Diane Lauderdale is the Louis Block Professor and Chair of the Department of Public Health Science at the University of Chicago. This department includes epidemiology, biostatistics and health services/health economics research. She is an epidemiologist whose research examines how behavioral and social factors influence health. Recent work has focused on sleep as a behavioral risk factor. This work includes studies of how people’s perceptions of sleep duration and disruption are related to objective sleep measures, studies of how social factors such as social connectedness and loneliness relate to sleep, and studies of how both sleep perceptions and objective measures are associated with health outcomes, including coronary artery disease, obesity, mortality, cortisol levels, and sensory perception. She was the first to report marked racial, socioeconomic, and gender disparities in objective sleep duration and disruption. Read more
She has also carried out a series of studies about the health of immigrants to the United States. These include studies of how pre-immigration conditions influence late-life health, how living in an ethnic enclave influences lifestyle risk factors, and discrimination effects on health. In this area, she demonstrated that Arab American women who gave birth in the months following 9/11, a period of unprecedented violence and discrimination for this group, had worse birth outcomes than similar women giving birth a year earlier, a difference not seen for other racial and ethnic groups. This study provided new evidence of stress effects on birth outcomes.

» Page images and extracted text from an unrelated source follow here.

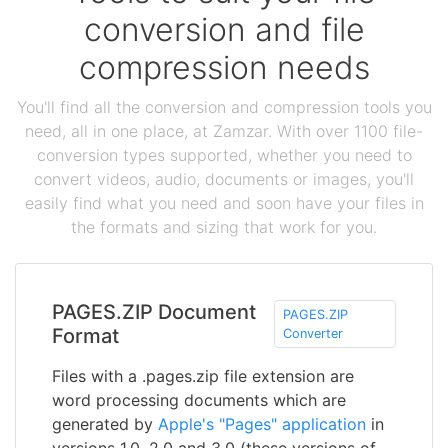
conversion and file
compression needs
You'll find all the conversion and compression tools you
need, all in one place, at Zamzar. With over 1100 file-
conversion types supported, whether you need to
convert videos, audio, documents or images, you'll
easily find what you need and soon have your files in
the formats and sizing that work for you.
PAGES.ZIP Document
PAGES.ZIP
Format
Converter
Files with a .pages.zip file extension are
word processing documents which are
generated by
Apple's "Pages" application
in
versions 1.0, 2.0 and 3.0 (these versions of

She directs the University of Chicago’s new MPH program and also the MS for Clinical Professionals in Public Health Sciences, a degree program that prepares clinicians to carry out research in clinical epidemiology and health services research. Public Health Sciences also has a PhD program. She is a past president of the Society for Epidemiologic Research and a trustee of NORC. She has received a University of Chicago Award for Distinguished Educator/Mentor in the Biological Sciences Division.